The operator is the addressable party. A court order does not require a network path — a bailiff executes it on premises. The structural guarantee prevents remote unauthorised access by a cloud provider. It does not grant immunity from lawful compelled disclosure from the operator itself. A weak sentence that would have undermined a lawyer’s confidence in the entire document.
v_final: What Survived
After revisions:
- CLAIM-001: SOLID after separation from CLAIM-002 and addition of BDAA
- CLAIM-002: Reframed as arguable, not established law; AI provider logging flagged as factual matter to verify
- CLAIM-003: Narrowed — “no US entity with access to document content during inference”
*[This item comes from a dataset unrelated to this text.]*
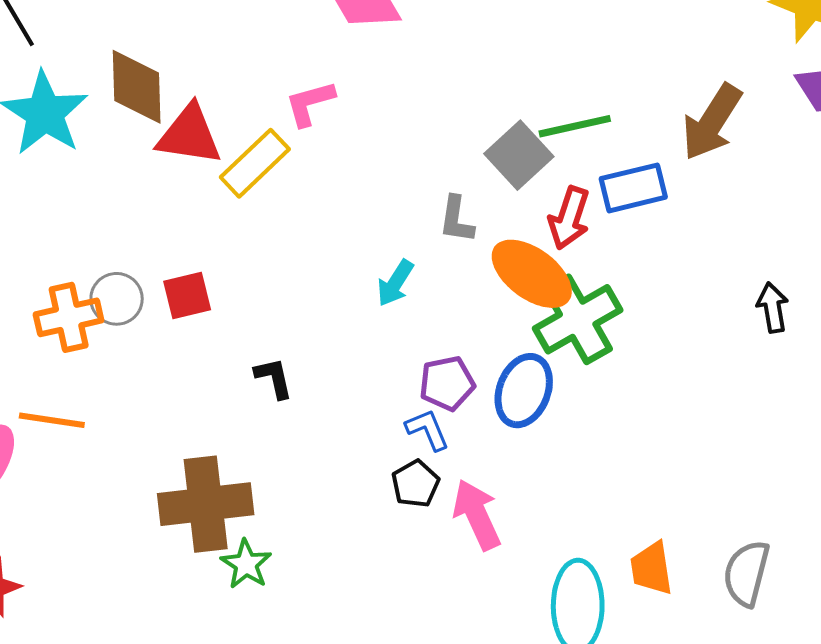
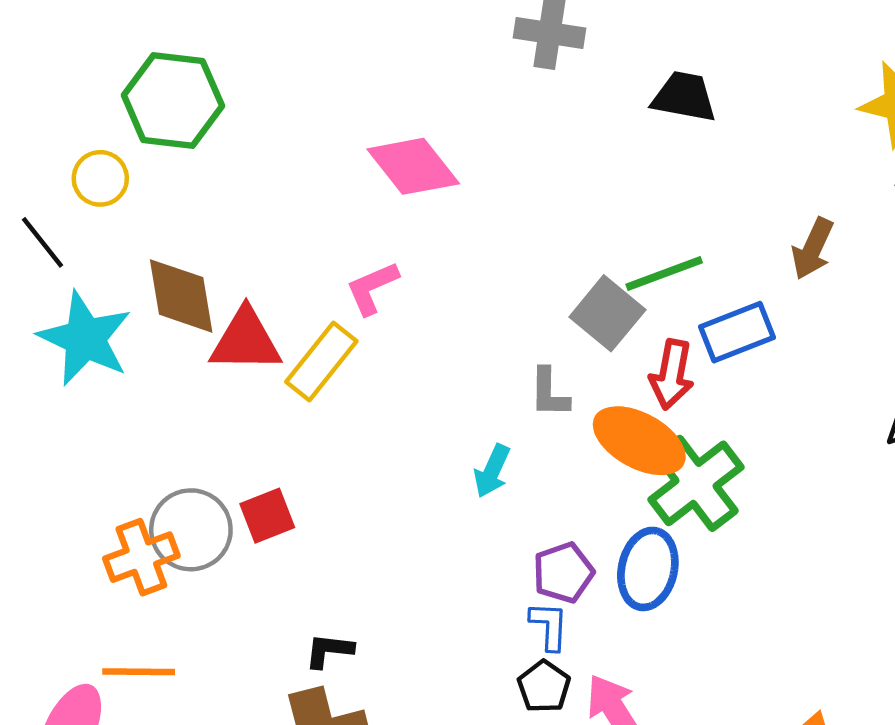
brown arrow: (712, 122) -> (813, 249), size x0.7
gray circle: (117, 299) -> (191, 530), size x1.4
black L-shape: (274, 378) -> (329, 651), moved, turned -63
blue L-shape: (428, 430) -> (549, 626), turned 33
- CLAIM-007: Rewritten — “removes the US CLOUD Act vector specifically; does not affect the operator’s own obligations to produce documents under applicable law”
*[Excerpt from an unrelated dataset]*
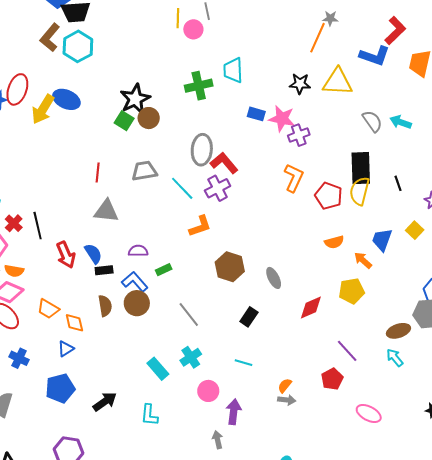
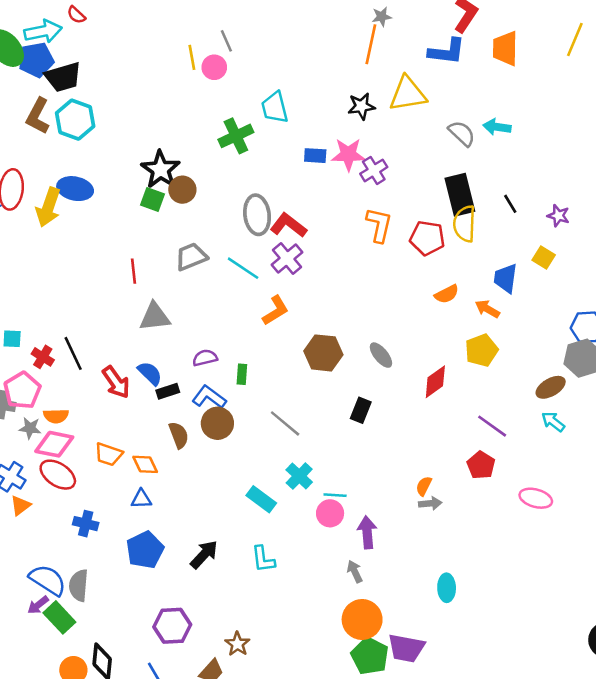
green rectangle: (164, 270) -> (242, 374), turned -49
blue triangle: (66, 349) -> (141, 499), turned 42
cyan line: (244, 363) -> (335, 495), moved

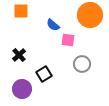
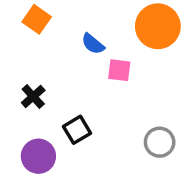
orange square: (21, 11) -> (37, 19), turned 35
gray circle: (82, 64) -> (160, 142), moved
- Ten open questions for legal counsel (up from five in v1), including: ingestion transfer as separate compliance matter, BDAA scope, Ollama telemetry verification, operator’s existing cloud posture
The core argument holds. The brief is now more honest about what it claims — which makes it more useful to a lawyer, not less.
Why This Matters for Local-First AI
The adversarial panel methodology is not specific to legal documents. Any high-stakes output — a compliance report, a risk assessment, a security audit — benefits from explicit adversarial review with conflicting mandates. A single model reviewing its own output is not adversarial review; it is proofreading.
The pipeline described here is the first application of the Legal Agent pattern documented in this project’s wiki. The iteration chain — v1, all three panel verdicts, dissent register, v_final — is committed to Chronos as a replayable artefact.
The public artifacts — sanitised brief, GPT-4o citation check, and Gemini barrister review — are in the Chronos experiment record. The internal iteration chain is held privately.